In collaboration with Naomi Kern





As part of our research process, we looked at some texts about domestic labor and gender, and how the combination of those two things lays itself out spacially. In the ‘80s, urban historian and architect Dolores Hayden wrote that “Home, sweet home” has never meant “Housework, sweet housework.” She wrote that home was a place of nuturing and support for men and children, which the mother figure of the hosue would provide. Women largely turned to each other when they themselves needed support, because they did not receive that care from their immediate families. Because of this, among other factors, women also tended to have stronger relationships with their neighbors. Domestic labor has therefore historically been woven into community connection and neighborly closeness.

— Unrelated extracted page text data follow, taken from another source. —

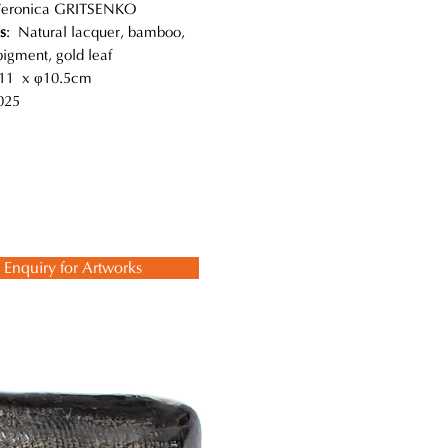
Veronica GRITSENKO
s
: Natural lacquer, bamboo,
pigment, gold leaf
11 x φ10.5cm
025
Enquiry for Artworks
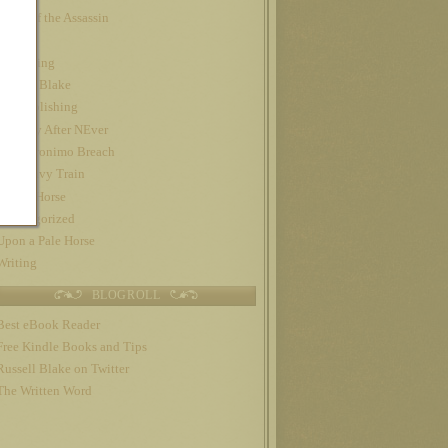
Night of the Assassin
Nook
Publishing
Russell Blake
self-publishing
The Day After NEver
The Geronimo Breach
The Gravy Train
Trojan Horse
Uncategorized
Upon a Pale Horse
Writing
BLOGROLL
Best eBook Reader
Free Kindle Books and Tips
Russell Blake on Twitter
The Written Word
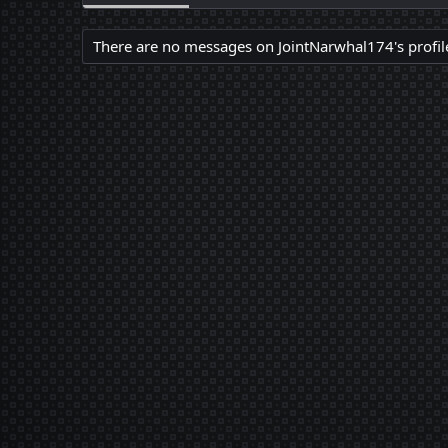
There are no messages on JointNarwhal174's profile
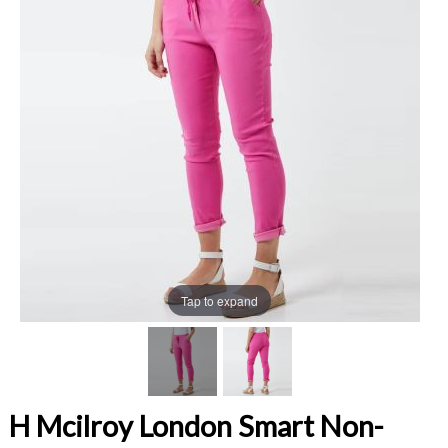
Tap to expand
H Mcilroy London Smart Non-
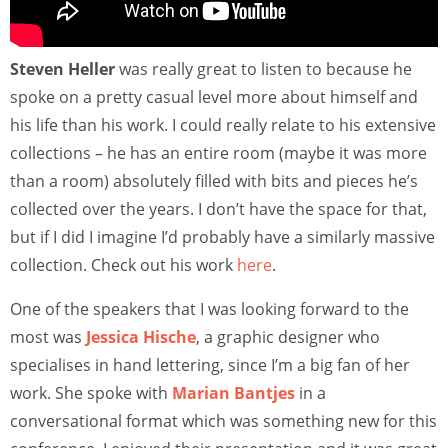
Steven Heller
was really great to listen to because he
spoke on a pretty casual level more about himself and
his life than his work. I could really relate to his extensive
collections – he has an entire room (maybe it was more
than a room) absolutely filled with bits and pieces he’s
collected over the years. I don’t have the space for that,
but if I did I imagine I’d probably have a similarly massive
collection. Check out his work
here
.
One of the speakers that I was looking forward to the
most was
Jessica Hische
, a graphic designer who
specialises in hand lettering, since I’m a big fan of her
work. She spoke with
Marian Bantjes
in a
conversational format which was something new for this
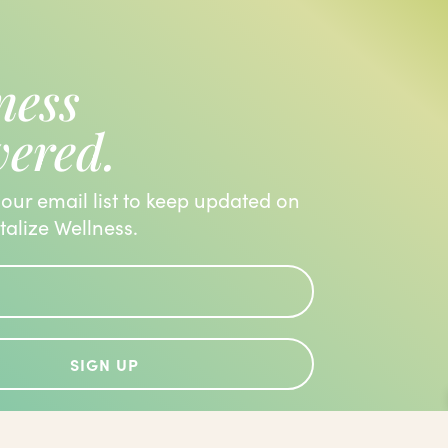
ness
vered.
 our email list to keep updated on
italize Wellness.
SIGN UP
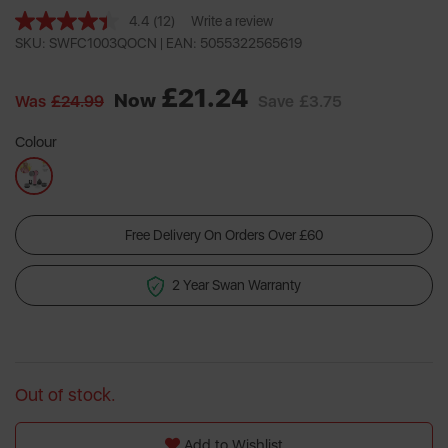
4.4
(12)
Write a review
Read
12
SKU: SWFC1003QOCN |
EAN: 5055322565619
Reviews.
Same
£21.24
page
Now
Was
£24.99
Save
£3.75
link.
Colour
Free Delivery On Orders Over £60
2 Year Swan Warranty
Out of stock.
Add to Wishlist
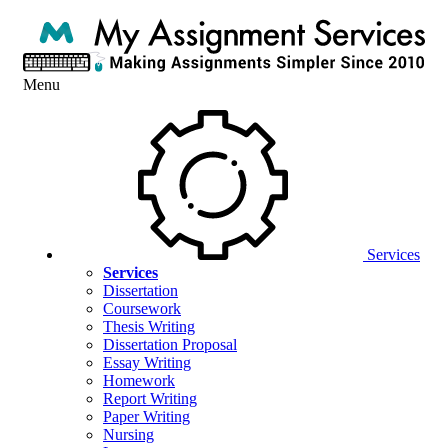
Menu
Services
Services
Dissertation
Coursework
Thesis Writing
Dissertation Proposal
Essay Writing
Homework
Report Writing
Paper Writing
Nursing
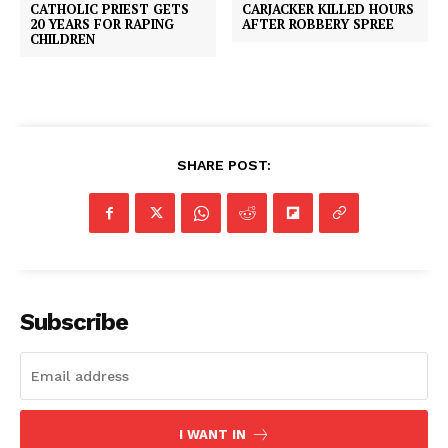
CATHOLIC PRIEST GETS
CARJACKER KILLED HOURS
20 YEARS FOR RAPING
AFTER ROBBERY SPREE
CHILDREN
SHARE POST:
Subscribe
I WANT IN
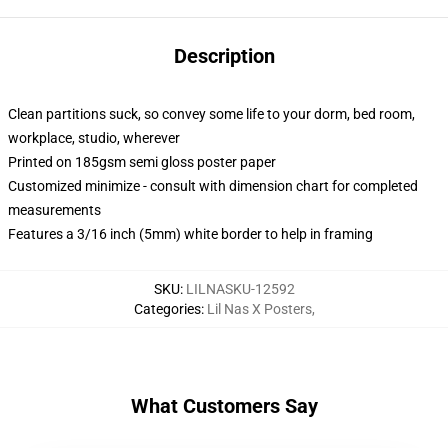
Description
Clean partitions suck, so convey some life to your dorm, bed room,
workplace, studio, wherever
Printed on 185gsm semi gloss poster paper
Customized minimize - consult with dimension chart for completed
measurements
Features a 3/16 inch (5mm) white border to help in framing
SKU
:
LILNASKU-12592
Categories
:
Lil Nas X Posters
,
What Customers Say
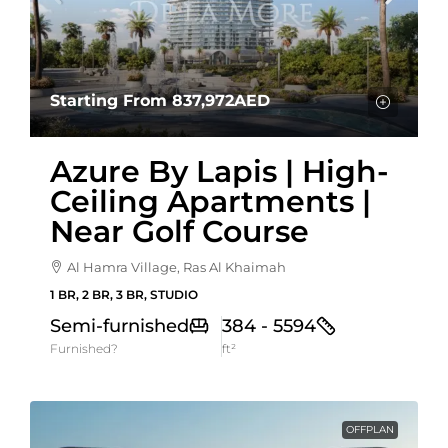
Starting From
837,972AED
Azure By Lapis | High-
Ceiling Apartments |
Near Golf Course
Al Hamra Village, Ras Al Khaimah
1 BR, 2 BR, 3 BR, STUDIO
Semi-furnished
384 - 5594
Furnished?
ft²
OFFPLAN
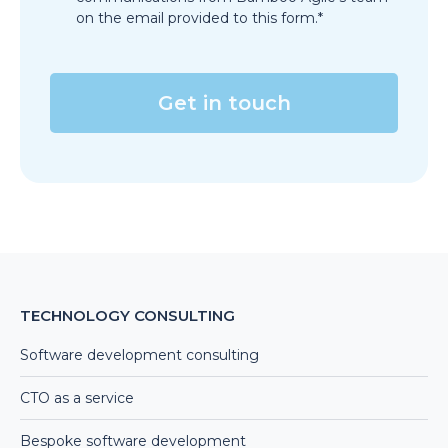
on the email provided to this form.*
TECHNOLOGY CONSULTING
Software development consulting
CTO as a service
Bespoke software development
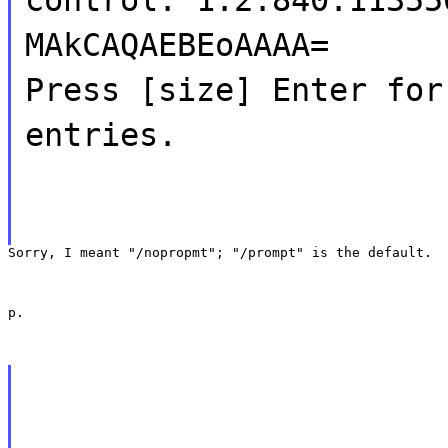
MAkCAQAEBEoAAAA=
Press [size] Enter for
entries.
Sorry, I meant "/nopropmt"; "/prompt" is the default.
p.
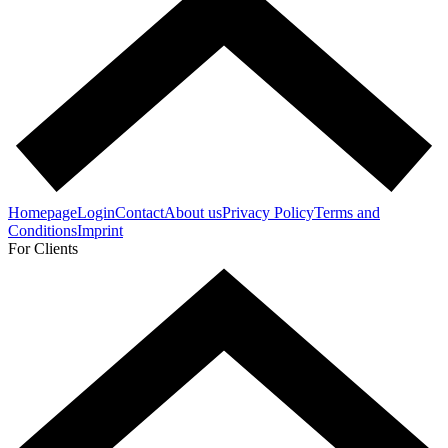
Homepage
Login
Contact
About us
Privacy Policy
Terms and
Conditions
Imprint
For Clients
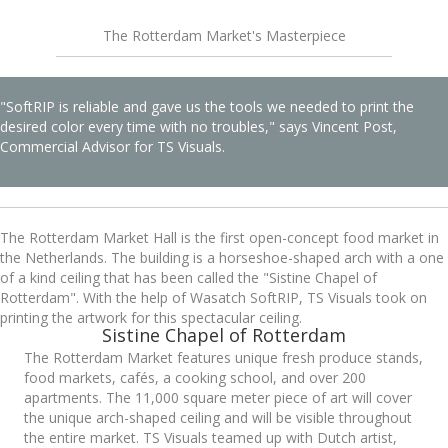
The Rotterdam Market's Masterpiece
"SoftRIP is reliable and gave us the tools we needed to print the
desired color every time with no troubles," says Vincent Post,
Commercial Advisor for TS Visuals.
The Rotterdam Market Hall is the first open-concept food market in
the Netherlands. The building is a horseshoe-shaped arch with a one
of a kind ceiling that has been called the "Sistine Chapel of
Rotterdam". With the help of Wasatch SoftRIP, TS Visuals took on
printing the artwork for this spectacular ceiling.
Sistine Chapel of Rotterdam
The Rotterdam Market features unique fresh produce stands,
food markets, cafés, a cooking school, and over 200
apartments. The 11,000 square meter piece of art will cover
the unique arch-shaped ceiling and will be visible throughout
the entire market. TS Visuals teamed up with Dutch artist,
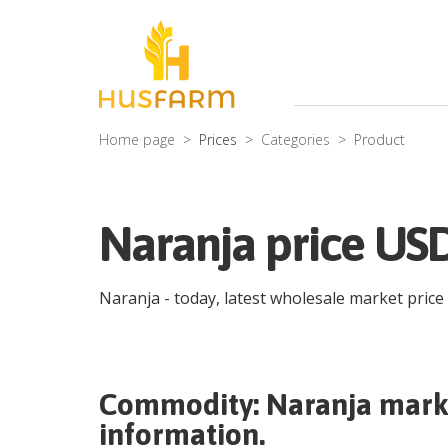
Home page
Prices
Categories
Product
Naranja price USD
Naranja
- today, latest wholesale market price
Commodity:
Naranja
marke
information.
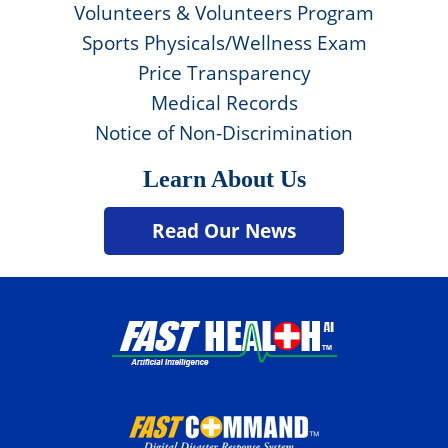
Volunteers & Volunteers Program
Sports Physicals/Wellness Exam
Price Transparency
Medical Records
Notice of Non-Discrimination
Learn About Us
Read Our News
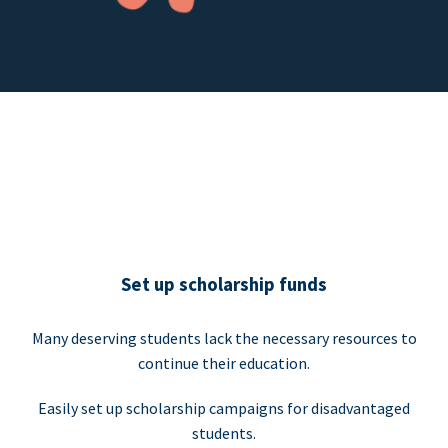
Set up scholarship funds
Many deserving students lack the necessary resources to
continue their education.
Easily set up scholarship campaigns for disadvantaged
students.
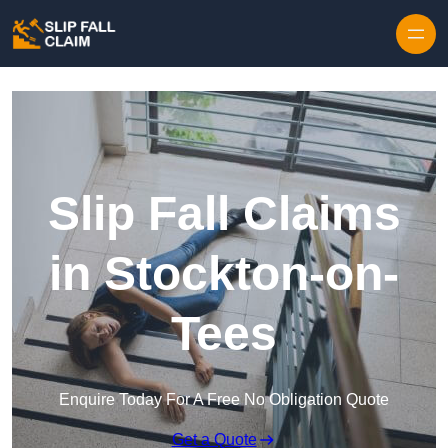
Skip to content
Slip Fall Claims
in Stockton-on-
Tees
Enquire Today For A Free No Obligation Quote
Get a Quote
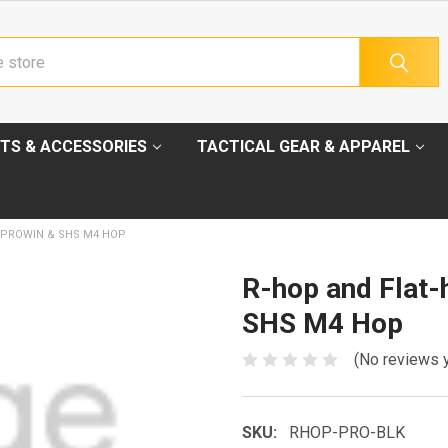
TS & ACCESSORIES
TACTICAL GEAR & APPAREL
 PROWIN & SHS M4 HOP
R-hop and Flat-
SHS M4 Hop
(No reviews 
SKU:
RHOP-PRO-BLK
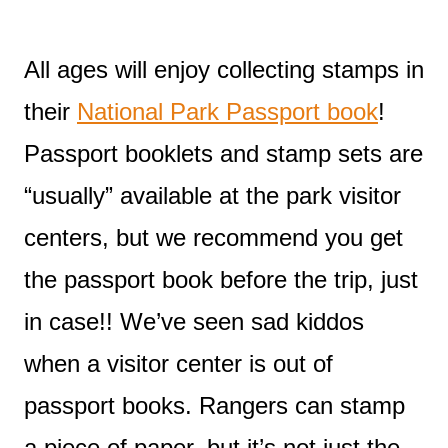
All ages will enjoy collecting stamps in
their
National Park Passport book
!
Passport booklets and stamp sets are
“usually” available at the park visitor
centers, but we recommend you get
the passport book before the trip, just
in case!! We’ve seen sad kiddos
when a visitor center is out of
passport books. Rangers can stamp
a piece of paper, but it’s not just the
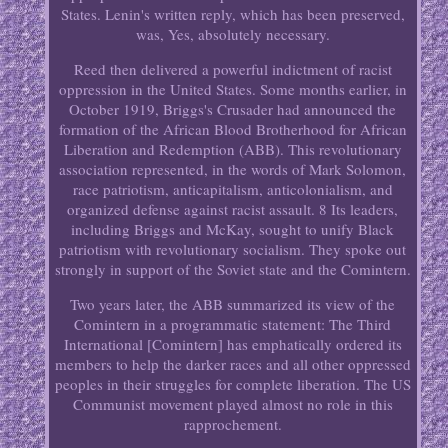
States. Lenin's written reply, which has been preserved,
was, Yes, absolutely necessary.
Reed then delivered a powerful indictment of racist
oppression in the United States. Some months earlier, in
October 1919, Briggs's Crusader had announced the
formation of the African Blood Brotherhood for African
Liberation and Redemption (ABB). This revolutionary
association represented, in the words of Mark Solomon,
race patriotism, anticapitalism, anticolonialism, and
organized defense against racist assault. 8 Its leaders,
including Briggs and McKay, sought to unify Black
patriotism with revolutionary socialism. They spoke out
strongly in support of the Soviet state and the Comintern.
Two years later, the ABB summarized its view of the
Comintern in a programmatic statement: The Third
International [Comintern] has emphatically ordered its
members to help the darker races and all other oppressed
peoples in their struggles for complete liberation. The US
Communist movement played almost no role in this
rapprochement.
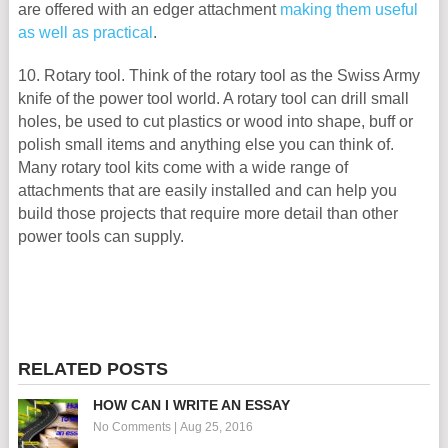
are offered with an edger attachment
making them useful
as well as practical
.
10. Rotary tool. Think of the rotary tool as the Swiss Army
knife of the power tool world. A rotary tool can drill small
holes, be used to cut plastics or wood into shape, buff or
polish small items and anything else you can think of.
Many rotary tool kits come with a wide range of
attachments that are easily installed and can help you
build those projects that require more detail than other
power tools can supply.
RELATED POSTS
HOW CAN I WRITE AN ESSAY
No Comments
|
Aug 25, 2016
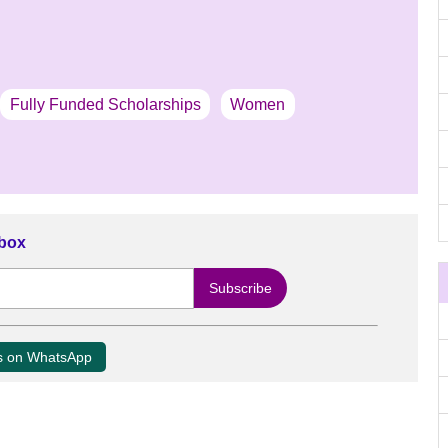
Fully Funded Scholarships
Women
nbox
us on WhatsApp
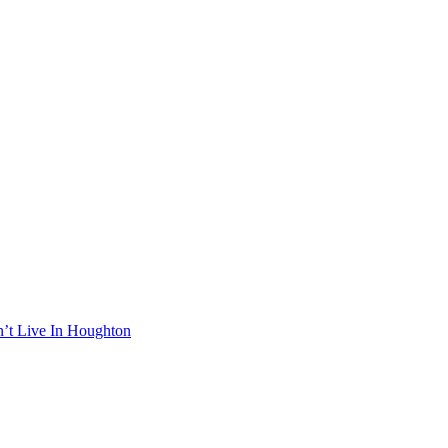
n’t Live In Houghton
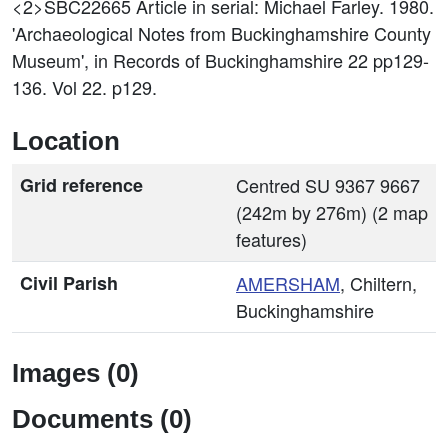
<2>SBC22665
Article in serial: Michael Farley. 1980.
'Archaeological Notes from Buckinghamshire County
Museum', in Records of Buckinghamshire 22 pp129-
136. Vol 22. p129.
Location
Grid reference
Centred SU 9367 9667
(242m by 276m) (2 map
features)
Civil Parish
AMERSHAM
, Chiltern,
Buckinghamshire
Images (0)
Documents (0)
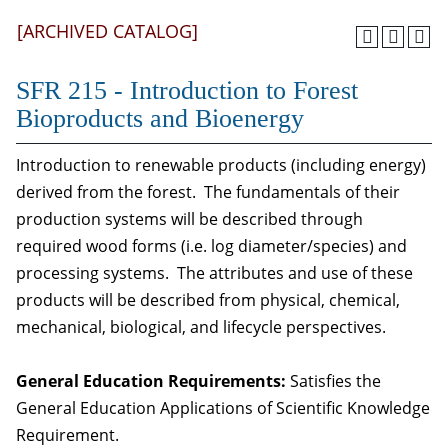
[ARCHIVED CATALOG]
SFR 215 - Introduction to Forest
Bioproducts and Bioenergy
Introduction to renewable products (including energy)
derived from the forest. The fundamentals of their
production systems will be described through
required wood forms (i.e. log diameter/species) and
processing systems. The attributes and use of these
products will be described from physical, chemical,
mechanical, biological, and lifecycle perspectives.
General Education Requirements:
Satisfies the
General Education Applications of Scientific Knowledge
Requirement.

The distribution of domestic labor inevitably creates hierarchy within the house. In our view, the homemaker will always be in service, in a way, to the other members of the household. However, in our project, we wanted to bring labor to the forefront of domestic socialization and community. We wanted to render the activity of the labor highly visible in the social spaces of the domicile, unlike the way domestic labor has often been pushed to the spatial and near-invisible ‘back-end’ of the house. Our core focus was thus on the union of labor and community.


Throughout our process, we found that the building somewhat naturally divided itself into a ‘front’ and a ‘back’. We programmed the front, which included the social courtyard and the spaces packed around it, to include our hybrid labor and socialization spaces. Cooking and dining, laundry, and childcare and play are thus the primary activities that occur in the courtyard and its surrounding spaces, including on the upper floors. We designed this so that upon entering the courtyard, a person would be surrounded on nearly all sides by the various activities of domestic labor. The back, on the other hand, is where the private dwelling units are. These units include the minimal program of just bedrooms and bathrooms, which are organized around quieter, more private back courtyards. The size and spatial programming within the units is meant to encourage tenants to spend the bulk of their time at home in the social and labor spaces.



 We carried out this emphasis on labor and community through the reappropriation of previous building elements. We preserved the method of entry of the front stoop, changing what was the direct entrance into an apartment into a somewhat choreographed path where a person would first have to walk through the social courtyard space. We stripped the previous house down to its wooden skeleton, and re-engaged the studs’ structural purpose by adopting them as mullions in the new exterior glass walls. In both courtyard types, the studs frame the outdoor space and give a palimpsest-style nod to the buildings that preceded our interventions. The new facade wall, which occupies what was previously the front setback dimension, relies on the previous window placements to reveal specific framed views of the domestic labor spaces and thus re-negotiate the relationship between the homemakers and the passing spectator. These views allow the laborers, in the eye of the passerby, to exist as the primary representation of the dwelling as a whole.